In der Zeit verteidigt der Philosoph Slavoj Zizek seinen französischen Kollegen Alain Badiou gegen Kritiker wie Bernard-Henry Levy und Alain Finkielkraut, die seine universalistischen Positionen für fundamentalistisch und – da Badiou auch dem Jüdischen keinen Sonderstatus einräumen will - antisemitisch halten. In Wahrheit, so Zizek, ist Badiou nur ein radikaler Aufklärer: Badiou nämlich, "so sehr sich seine Philosophie auch von der eines Jürgen Habermas unterscheidet, teilt dessen Parteinahme für die Sache der Aufklärung und ihre universellen, für alle Menschen geltenden Werte. Für Badiou hat die Aufklärung ihre Potenziale noch lange nicht ausgeschöpft, und jede Kritik an ihr sollte als aufgeklärte Selbstkritik ausgetragen werden."

Zeit, 9.8.

Bücher und Rezensionen

In der FAZ fasst Helmut Mayer mehrere Bücher zum Thema Willensfreiheit zusammen – am ausführlichsten geht er auf Thomas Buchheims Studie "Unser Verlangen nach Freiheit" ein: "Buchheim weiß seine Schritte klug und umsichtig zu setzen. Physisches nicht mit Physikalischem zu verwechseln, ist die Grundlektion, um dann schrittweise einen Begriff von Freiheit herauszuarbeiten, den ein lebendiges, zum Selbstverhältnis fähiges und sozial bestimmtes Wesen in seinen Handlungen verwirklichen kann: Freiheit, die auf keine strikte Opposition zu Natürlichem angewiesen ist und auch nicht in Gefahr kommen lässt, auf einen freien Willen als unbedingten Ausgangspunkt unserer Handlungen zu verfallen."

FAZ, 13.8.

Für die taz hat Ines Kappert die Studie "Der ewig währende Untergang" des Zeitgeschichtlers Thomas Etzemüller gelesen, in der dieser sich mit der Geschichte der Demografie und ihrer Diskurse beschäftigt.
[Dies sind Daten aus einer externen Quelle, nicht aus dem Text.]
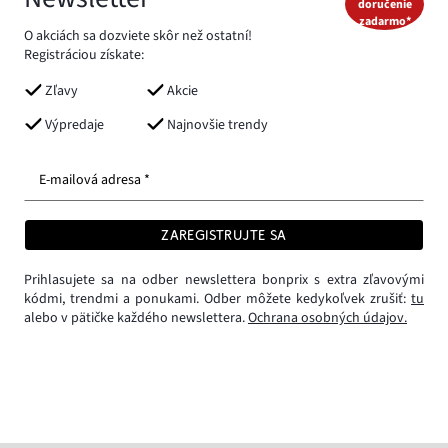
doručenie
zadarmo*
O akciách sa dozviete skôr než ostatní!
Registráciou získate:
Zľavy
Akcie
Výpredaje
Najnovšie trendy
E-mailová adresa *
ZAREGISTRUJTE SA
Prihlasujete sa na odber newslettera bonprix s extra zľavovými
kódmi, trendmi a ponukami. Odber môžete kedykoľvek zrušiť:
tu
alebo v pätičke každého newslettera.
Ochrana osobných údajov.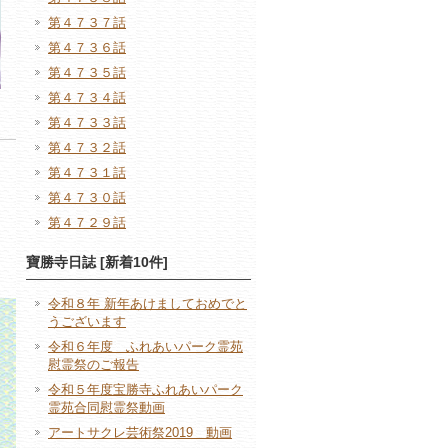
第４７３７話
第４７３６話
第４７３５話
第４７３４話
第４７３３話
第４７３２話
第４７３１話
第４７３０話
第４７２９話
寶勝寺日誌 [新着10件]
令和８年 新年あけましておめでと
うございます
令和６年度 ふれあいパーク霊苑
慰霊祭のご報告
令和５年度宝勝寺ふれあいパーク
霊苑合同慰霊祭動画
アートサクレ芸術祭2019 動画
Es werde sehr deutlich, so Kappert, wie viel Ideologie in dieser Wissenschaft bis heute steckt: "Nicht erst die Eugenik disqualifiziert die Demografie als Wissenschaft. Das Problem beginnt weit früher. Denn die Demografie repräsentiert - und dies Ùber die Epochen hinweg - im Wesentlichen eine bürgerlich-akademische Schicht, die 'ihren Lebensraum und ihre Lebensweise' bedroht sieht und ihre Interessen in der Rede von einer unnatürlichen Entwicklung naturalisiert. Auch ohne Option für eine Rassenhygiene formuliert sie einen Klassendiskurs. Frank Schirrmacher und Ursula von der Leyen sind hierfür beredte Beispiele."